__WHAT IS EXPECTED__. Your task is to copy every line of the entries that contains "Fitarelli".

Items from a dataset
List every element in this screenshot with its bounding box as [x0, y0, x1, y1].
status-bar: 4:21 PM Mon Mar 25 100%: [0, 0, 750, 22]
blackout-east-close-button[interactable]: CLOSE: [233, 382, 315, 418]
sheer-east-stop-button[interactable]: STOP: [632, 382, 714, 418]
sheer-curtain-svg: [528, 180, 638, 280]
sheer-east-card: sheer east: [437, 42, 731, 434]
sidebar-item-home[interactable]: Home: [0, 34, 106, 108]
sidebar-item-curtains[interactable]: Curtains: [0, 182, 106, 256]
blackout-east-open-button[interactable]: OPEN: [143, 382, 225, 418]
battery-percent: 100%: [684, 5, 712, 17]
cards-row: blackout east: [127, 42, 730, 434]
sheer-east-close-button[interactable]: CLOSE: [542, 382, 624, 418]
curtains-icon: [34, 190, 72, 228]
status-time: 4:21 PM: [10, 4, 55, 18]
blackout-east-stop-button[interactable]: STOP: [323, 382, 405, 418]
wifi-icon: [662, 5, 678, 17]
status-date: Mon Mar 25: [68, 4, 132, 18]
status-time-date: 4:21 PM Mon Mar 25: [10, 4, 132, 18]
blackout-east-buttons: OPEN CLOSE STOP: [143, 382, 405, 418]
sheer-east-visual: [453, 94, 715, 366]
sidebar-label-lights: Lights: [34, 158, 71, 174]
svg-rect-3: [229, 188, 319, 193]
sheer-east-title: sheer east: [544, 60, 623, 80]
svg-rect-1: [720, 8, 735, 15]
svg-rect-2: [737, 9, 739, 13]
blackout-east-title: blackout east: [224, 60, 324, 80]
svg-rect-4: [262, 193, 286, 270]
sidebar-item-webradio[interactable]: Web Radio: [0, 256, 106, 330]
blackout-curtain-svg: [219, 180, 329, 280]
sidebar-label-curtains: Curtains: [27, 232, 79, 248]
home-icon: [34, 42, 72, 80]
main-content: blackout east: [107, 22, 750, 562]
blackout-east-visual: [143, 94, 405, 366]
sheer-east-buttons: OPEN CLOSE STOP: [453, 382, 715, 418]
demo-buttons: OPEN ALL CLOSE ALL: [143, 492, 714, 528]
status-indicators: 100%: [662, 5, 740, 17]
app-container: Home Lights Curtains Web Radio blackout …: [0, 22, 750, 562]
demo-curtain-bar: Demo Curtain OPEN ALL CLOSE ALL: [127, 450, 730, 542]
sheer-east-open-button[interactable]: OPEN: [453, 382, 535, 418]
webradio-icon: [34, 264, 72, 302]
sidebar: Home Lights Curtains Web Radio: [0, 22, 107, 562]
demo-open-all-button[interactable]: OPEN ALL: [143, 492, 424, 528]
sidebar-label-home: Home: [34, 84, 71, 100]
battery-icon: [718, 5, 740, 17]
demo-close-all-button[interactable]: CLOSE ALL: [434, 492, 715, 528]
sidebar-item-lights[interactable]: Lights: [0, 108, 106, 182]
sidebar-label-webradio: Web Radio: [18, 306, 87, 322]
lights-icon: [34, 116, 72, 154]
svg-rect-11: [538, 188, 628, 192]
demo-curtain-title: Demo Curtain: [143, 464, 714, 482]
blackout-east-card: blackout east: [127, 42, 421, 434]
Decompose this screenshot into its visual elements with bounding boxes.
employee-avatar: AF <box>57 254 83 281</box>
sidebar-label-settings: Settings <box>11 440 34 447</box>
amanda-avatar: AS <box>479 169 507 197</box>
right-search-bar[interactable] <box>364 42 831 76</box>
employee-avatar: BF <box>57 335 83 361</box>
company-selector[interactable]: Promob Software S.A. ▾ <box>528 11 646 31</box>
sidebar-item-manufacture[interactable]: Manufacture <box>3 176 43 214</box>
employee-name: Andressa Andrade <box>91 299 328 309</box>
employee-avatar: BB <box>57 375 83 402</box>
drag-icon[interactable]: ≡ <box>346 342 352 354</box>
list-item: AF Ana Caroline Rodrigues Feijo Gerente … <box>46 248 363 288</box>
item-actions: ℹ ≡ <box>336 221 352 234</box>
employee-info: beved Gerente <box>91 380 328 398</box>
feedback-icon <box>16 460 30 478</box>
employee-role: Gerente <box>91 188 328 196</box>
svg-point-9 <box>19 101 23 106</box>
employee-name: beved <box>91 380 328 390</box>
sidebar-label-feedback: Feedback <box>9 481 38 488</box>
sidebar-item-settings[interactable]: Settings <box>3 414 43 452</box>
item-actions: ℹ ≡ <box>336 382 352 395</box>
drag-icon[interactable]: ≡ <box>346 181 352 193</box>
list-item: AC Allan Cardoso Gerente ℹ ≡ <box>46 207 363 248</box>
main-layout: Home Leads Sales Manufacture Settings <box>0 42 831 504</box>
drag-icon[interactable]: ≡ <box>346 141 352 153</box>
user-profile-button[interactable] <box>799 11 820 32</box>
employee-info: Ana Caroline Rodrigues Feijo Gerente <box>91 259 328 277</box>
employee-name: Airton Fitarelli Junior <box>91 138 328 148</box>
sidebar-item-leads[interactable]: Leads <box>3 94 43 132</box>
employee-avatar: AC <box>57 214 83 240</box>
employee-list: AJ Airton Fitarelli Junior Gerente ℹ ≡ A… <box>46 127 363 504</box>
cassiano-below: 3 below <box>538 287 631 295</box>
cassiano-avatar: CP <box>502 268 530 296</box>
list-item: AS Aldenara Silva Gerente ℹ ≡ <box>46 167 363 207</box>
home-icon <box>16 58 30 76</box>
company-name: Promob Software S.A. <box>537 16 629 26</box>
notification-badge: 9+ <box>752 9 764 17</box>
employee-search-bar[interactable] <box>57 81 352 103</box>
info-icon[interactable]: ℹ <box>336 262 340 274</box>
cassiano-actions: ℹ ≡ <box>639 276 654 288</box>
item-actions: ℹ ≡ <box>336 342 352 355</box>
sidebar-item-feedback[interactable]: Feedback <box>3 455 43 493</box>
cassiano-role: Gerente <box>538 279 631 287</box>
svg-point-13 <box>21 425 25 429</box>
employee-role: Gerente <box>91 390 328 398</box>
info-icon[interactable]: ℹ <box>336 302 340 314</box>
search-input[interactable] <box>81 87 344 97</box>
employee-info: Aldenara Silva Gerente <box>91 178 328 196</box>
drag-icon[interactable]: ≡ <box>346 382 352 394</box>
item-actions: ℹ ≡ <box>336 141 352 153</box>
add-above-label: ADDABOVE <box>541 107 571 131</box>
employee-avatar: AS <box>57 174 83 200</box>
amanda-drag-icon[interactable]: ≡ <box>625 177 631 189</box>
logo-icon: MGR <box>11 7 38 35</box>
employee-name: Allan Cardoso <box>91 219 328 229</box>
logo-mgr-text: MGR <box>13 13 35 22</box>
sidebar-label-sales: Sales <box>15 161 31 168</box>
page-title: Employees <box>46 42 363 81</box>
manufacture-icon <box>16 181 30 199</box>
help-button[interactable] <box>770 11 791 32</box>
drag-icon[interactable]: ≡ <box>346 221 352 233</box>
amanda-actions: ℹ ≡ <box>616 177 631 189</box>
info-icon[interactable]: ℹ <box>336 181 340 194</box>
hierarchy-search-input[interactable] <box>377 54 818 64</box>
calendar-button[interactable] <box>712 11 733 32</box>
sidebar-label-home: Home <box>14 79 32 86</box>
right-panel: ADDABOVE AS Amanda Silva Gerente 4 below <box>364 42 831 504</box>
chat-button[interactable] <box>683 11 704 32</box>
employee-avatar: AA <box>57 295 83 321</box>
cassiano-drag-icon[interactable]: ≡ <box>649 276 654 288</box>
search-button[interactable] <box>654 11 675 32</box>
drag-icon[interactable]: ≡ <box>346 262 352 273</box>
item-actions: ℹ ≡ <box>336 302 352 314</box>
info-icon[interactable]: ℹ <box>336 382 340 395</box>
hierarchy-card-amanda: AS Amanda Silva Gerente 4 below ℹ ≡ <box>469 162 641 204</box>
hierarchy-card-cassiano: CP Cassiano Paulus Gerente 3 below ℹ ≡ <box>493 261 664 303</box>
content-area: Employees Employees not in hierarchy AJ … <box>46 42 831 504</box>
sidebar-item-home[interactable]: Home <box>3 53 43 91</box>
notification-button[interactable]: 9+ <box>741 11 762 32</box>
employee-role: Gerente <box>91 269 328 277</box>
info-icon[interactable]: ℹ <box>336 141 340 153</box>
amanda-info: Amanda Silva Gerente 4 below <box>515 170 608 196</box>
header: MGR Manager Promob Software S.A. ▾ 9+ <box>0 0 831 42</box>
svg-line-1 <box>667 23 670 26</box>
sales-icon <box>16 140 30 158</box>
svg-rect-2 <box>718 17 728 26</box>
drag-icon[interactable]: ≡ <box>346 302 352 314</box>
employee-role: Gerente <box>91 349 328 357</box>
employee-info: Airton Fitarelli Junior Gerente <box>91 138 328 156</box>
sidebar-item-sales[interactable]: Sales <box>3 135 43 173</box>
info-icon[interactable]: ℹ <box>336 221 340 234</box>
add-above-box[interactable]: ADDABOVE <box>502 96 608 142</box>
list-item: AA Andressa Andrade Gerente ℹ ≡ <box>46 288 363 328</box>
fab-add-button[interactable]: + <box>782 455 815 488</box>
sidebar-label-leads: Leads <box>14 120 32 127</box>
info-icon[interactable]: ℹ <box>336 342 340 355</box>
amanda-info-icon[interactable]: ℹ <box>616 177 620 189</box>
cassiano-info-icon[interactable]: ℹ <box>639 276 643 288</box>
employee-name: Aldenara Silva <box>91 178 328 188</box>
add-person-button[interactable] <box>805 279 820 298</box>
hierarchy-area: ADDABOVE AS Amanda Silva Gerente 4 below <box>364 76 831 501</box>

__FINISHED TASK__.
employee-name: Airton Fitarelli Junior <box>91 138 328 148</box>
employee-list: AJ Airton Fitarelli Junior Gerente ℹ ≡ A… <box>46 127 363 504</box>
employee-info: Airton Fitarelli Junior Gerente <box>91 138 328 156</box>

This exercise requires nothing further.